[Transcribed page contents]
* * *

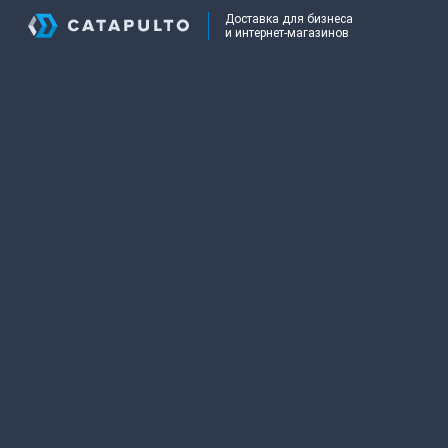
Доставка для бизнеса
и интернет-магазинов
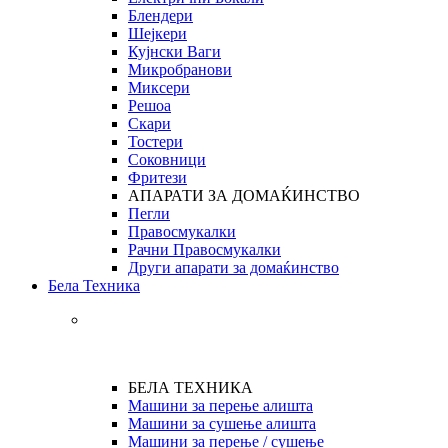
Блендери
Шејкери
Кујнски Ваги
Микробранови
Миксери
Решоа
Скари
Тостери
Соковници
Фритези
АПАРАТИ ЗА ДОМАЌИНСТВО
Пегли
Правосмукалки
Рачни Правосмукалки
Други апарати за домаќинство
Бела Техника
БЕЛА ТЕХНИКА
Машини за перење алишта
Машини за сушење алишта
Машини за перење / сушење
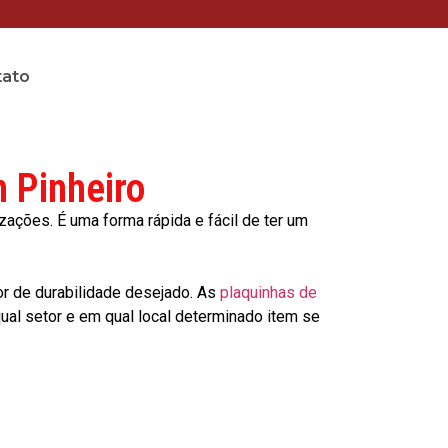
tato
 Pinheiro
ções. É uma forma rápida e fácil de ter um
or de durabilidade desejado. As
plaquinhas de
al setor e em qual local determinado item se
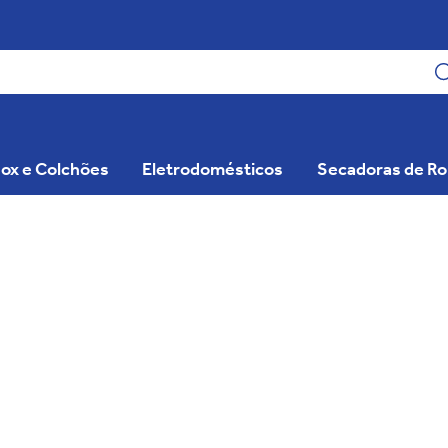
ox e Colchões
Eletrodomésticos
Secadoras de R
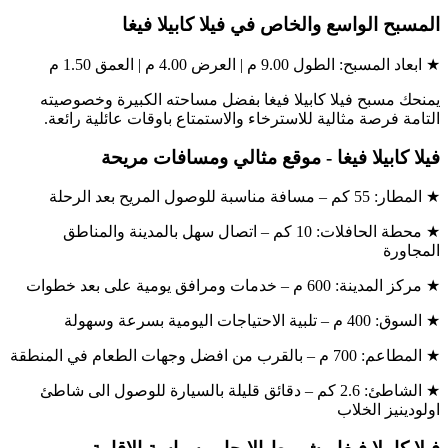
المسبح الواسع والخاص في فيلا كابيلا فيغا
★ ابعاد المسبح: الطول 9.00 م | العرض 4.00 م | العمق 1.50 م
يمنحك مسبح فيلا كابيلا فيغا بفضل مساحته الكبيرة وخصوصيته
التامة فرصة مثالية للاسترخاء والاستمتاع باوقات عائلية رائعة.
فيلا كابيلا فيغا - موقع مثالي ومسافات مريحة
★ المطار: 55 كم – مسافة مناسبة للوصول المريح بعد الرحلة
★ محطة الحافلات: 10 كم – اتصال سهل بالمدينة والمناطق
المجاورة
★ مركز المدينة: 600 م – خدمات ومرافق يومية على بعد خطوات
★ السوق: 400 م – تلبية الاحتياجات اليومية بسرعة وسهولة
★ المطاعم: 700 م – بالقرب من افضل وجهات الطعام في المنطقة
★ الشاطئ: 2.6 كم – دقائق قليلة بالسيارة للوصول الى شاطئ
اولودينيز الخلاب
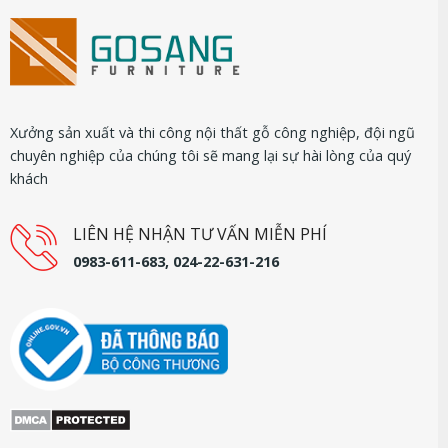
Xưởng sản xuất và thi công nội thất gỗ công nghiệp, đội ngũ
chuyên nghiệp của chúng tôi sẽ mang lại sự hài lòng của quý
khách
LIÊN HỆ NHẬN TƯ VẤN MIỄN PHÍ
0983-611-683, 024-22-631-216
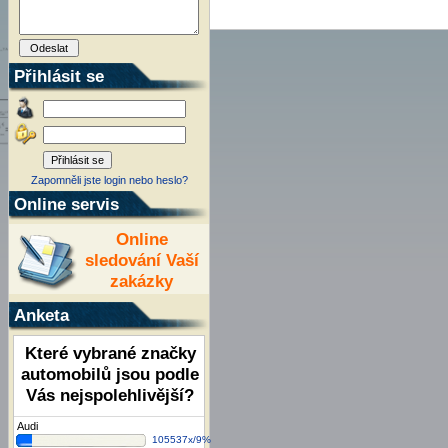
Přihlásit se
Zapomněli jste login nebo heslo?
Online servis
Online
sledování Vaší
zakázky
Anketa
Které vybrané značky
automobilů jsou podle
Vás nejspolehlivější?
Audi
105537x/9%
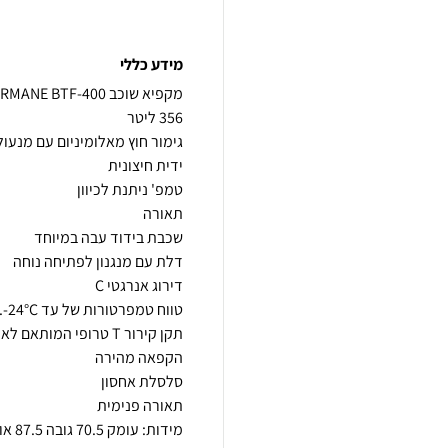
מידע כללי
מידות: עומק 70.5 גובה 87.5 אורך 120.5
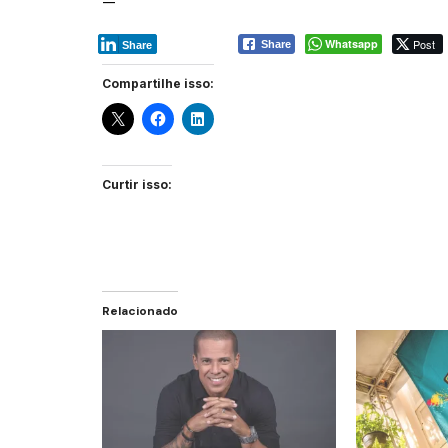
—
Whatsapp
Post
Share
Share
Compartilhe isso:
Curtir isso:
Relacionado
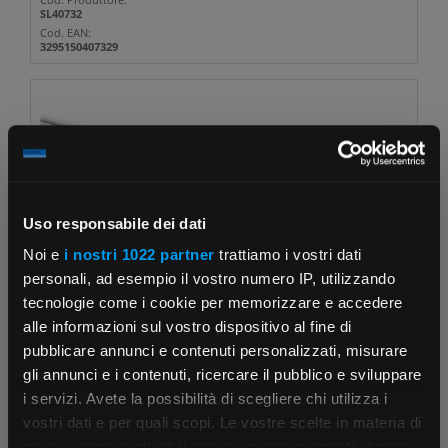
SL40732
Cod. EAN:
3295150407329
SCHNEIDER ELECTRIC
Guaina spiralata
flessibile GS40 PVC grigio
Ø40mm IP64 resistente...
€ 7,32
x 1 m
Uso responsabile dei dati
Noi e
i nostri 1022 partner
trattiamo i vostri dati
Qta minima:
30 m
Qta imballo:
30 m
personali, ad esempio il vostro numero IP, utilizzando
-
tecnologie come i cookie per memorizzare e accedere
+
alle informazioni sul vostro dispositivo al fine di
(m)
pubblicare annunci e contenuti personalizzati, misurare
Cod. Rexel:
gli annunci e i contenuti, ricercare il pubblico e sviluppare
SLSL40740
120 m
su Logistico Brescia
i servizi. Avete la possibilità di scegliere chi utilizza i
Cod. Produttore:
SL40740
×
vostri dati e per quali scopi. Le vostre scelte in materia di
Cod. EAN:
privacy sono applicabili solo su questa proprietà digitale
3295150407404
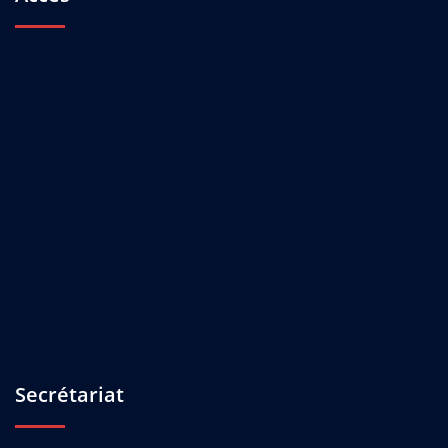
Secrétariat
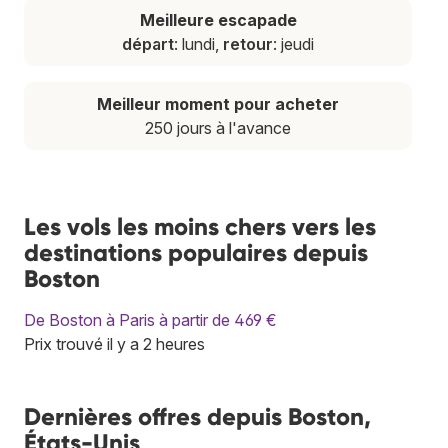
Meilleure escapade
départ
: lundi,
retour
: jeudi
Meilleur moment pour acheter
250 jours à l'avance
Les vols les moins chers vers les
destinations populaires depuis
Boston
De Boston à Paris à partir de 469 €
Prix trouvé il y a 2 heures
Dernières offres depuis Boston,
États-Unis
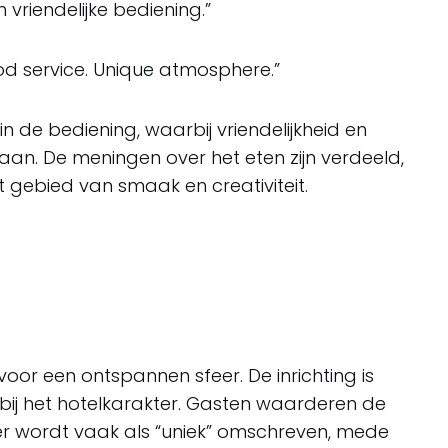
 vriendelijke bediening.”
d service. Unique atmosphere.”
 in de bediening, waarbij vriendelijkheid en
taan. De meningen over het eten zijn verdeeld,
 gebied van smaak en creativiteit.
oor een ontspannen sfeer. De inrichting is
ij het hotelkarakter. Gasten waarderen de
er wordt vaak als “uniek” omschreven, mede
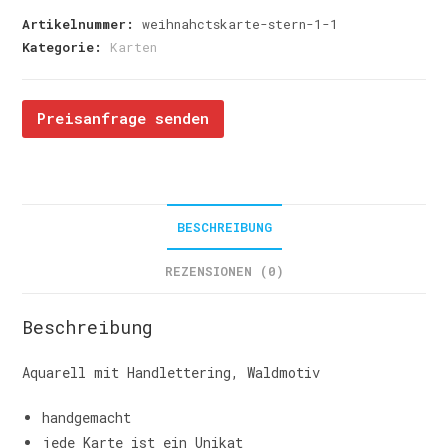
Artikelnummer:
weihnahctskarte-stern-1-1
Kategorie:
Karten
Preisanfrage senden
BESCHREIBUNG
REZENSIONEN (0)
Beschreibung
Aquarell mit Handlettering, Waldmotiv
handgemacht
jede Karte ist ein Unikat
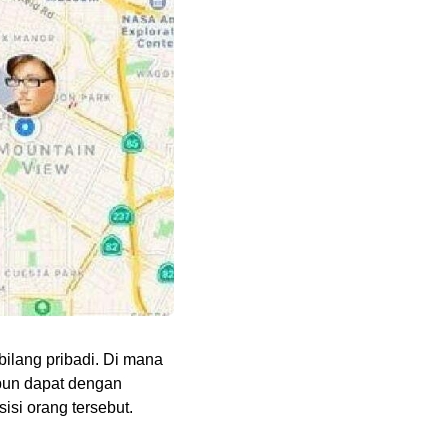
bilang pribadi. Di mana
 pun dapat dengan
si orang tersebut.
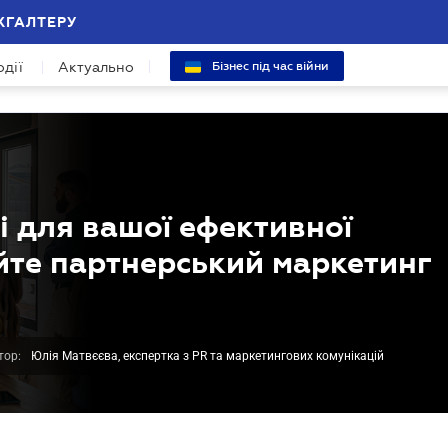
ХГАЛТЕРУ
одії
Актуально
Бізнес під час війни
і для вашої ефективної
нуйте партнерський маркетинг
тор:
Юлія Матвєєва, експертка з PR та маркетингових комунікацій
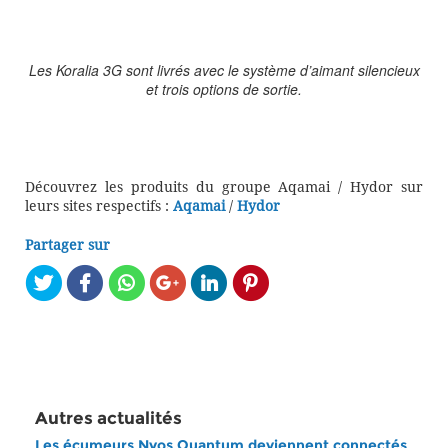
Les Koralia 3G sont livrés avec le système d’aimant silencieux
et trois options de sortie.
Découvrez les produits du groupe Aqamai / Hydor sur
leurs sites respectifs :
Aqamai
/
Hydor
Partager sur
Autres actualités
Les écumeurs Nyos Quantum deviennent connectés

* * *

= REQUIRED WORK =
Repeat the data exactly as given. Keep every picture out of the copy.

= TASK ANSWER =
Доставка для бизнеса
и интернет-магазинов
Блендери
Шејкери
Кујнски Ваги
Микробранови
Миксери
Решоа
Скари
Тостери
Соковници
Фритези
АПАРАТИ ЗА ДОМАЌИНСТВО
Пегли
Правосмукалки
Рачни Правосмукалки
Други апарати за домаќинство
Бела Техника
БЕЛА ТЕХНИКА
Машини за перење алишта
Машини за сушење алишта
Машини за перење / сушење
tato
 Pinheiro
ções. É uma forma rápida e fácil de ter um
or de durabilidade desejado. As
plaquinhas de
al setor e em qual local determinado item se
ox e Colchões
Eletrodomésticos
Secadoras de R
المسبح الواسع والخاص في فيلا كابيلا فيغا
★ ابعاد المسبح: الطول 9.00 م | العرض 4.00 م | العمق 1.50 م
يمنحك مسبح فيلا كابيلا فيغا بفضل مساحته الكبيرة وخصوصيته
التامة فرصة مثالية للاسترخاء والاستمتاع باوقات عائلية رائعة.
فيلا كابيلا فيغا - موقع مثالي ومسافات مريحة
★ المطار: 55 كم – مسافة مناسبة للوصول المريح بعد الرحلة
★ محطة الحافلات: 10 كم – اتصال سهل بالمدينة والمناطق
المجاورة
★ مركز المدينة: 600 م – خدمات ومرافق يومية على بعد خطوات
★ السوق: 400 م – تلبية الاحتياجات اليومية بسرعة وسهولة
★ المطاعم: 700 م – بالقرب من افضل وجهات الطعام في المنطقة
★ الشاطئ: 2.6 كم – دقائق قليلة بالسيارة للوصول الى شاطئ
اولودينيز الخلاب
Xưởng sản xuất và thi công nội thất gỗ công nghiệp, đội ngũ
chuyên nghiệp của chúng tôi sẽ mang lại sự hài lòng của quý
khách
LIÊN HỆ NHẬN TƯ VẤN MIỄN PHÍ
0983-611-683, 024-22-631-216
Přihlásit se
Zapomněli jste login nebo heslo?
Online servis
Online
sledování Vaší
zakázky
Anketa
Které vybrané značky
automobilů jsou podle
Vás nejspolehlivější?
Audi
105537x/9%
מידע כללי
מידות: עומק 70.5 גובה 87.5 אורך 120.5
—
Whatsapp
Post
Share
Share
Compartilhe isso:
Curtir isso:
Relacionado
SL40732
Cod. EAN:
3295150407329
SCHNEIDER ELECTRIC
Guaina spiralata
flessibile GS40 PVC grigio
Ø40mm IP64 resistente...
€ 7,32
x 1 m
Uso responsabile dei dati
Noi e
i nostri 1022 partner
trattiamo i vostri dati
Qta minima:
30 m
Qta imballo:
30 m
personali, ad esempio il vostro numero IP, utilizzando
-
tecnologie come i cookie per memorizzare e accedere
+
alle informazioni sul vostro dispositivo al fine di
(m)
pubblicare annunci e contenuti personalizzati, misurare
Cod. Rexel:
gli annunci e i contenuti, ricercare il pubblico e sviluppare
SLSL40740
120 m
su Logistico Brescia
i servizi. Avete la possibilità di scegliere chi utilizza i
Cod. Produttore:
SL40740
×
vostri dati e per quali scopi. Le vostre scelte in materia di
Cod. EAN:
privacy sono applicabili solo su questa proprietà digitale
3295150407404
Secrétariat
Meilleure escapade
départ
: lundi,
retour
: jeudi
Meilleur moment pour acheter
250 jours à l'avance
Les vols les moins chers vers les
destinations populaires depuis
Boston
De Boston à Paris à partir de 469 €
Prix trouvé il y a 2 heures
Dernières offres depuis Boston,
États-Unis
 vriendelijke bediening.”
d service. Unique atmosphere.”
 in de bediening, waarbij vriendelijkheid en
taan. De meningen over het eten zijn verdeeld,
 gebied van smaak en creativiteit.
oor een ontspannen sfeer. De inrichting is
ij het hotelkarakter. Gasten waarderen de
er wordt vaak als “uniek” omschreven, mede
Artikelnummer:
weihnahctskarte-stern-1-1
Kategorie:
Karten
Preisanfrage senden
BESCHREIBUNG
REZENSIONEN (0)
Beschreibung
Aquarell mit Handlettering, Waldmotiv
handgemacht
jede Karte ist ein Unikat
bilang pribadi. Di mana
 pun dapat dengan
si orang tersebut.
ХГАЛТЕРУ
одії
Актуально
Бізнес під час війни
і для вашої ефективної
нуйте партнерський маркетинг
тор:
Юлія Матвєєва, експертка з PR та маркетингових комунікацій
Les Koralia 3G sont livrés avec le système d’aimant silencieux
et trois options de sortie.
Découvrez les produits du groupe Aqamai / Hydor sur
leurs sites respectifs :
Aqamai
/
Hydor
Partager sur
Autres actualités
Les écumeurs Nyos Quantum deviennent connectés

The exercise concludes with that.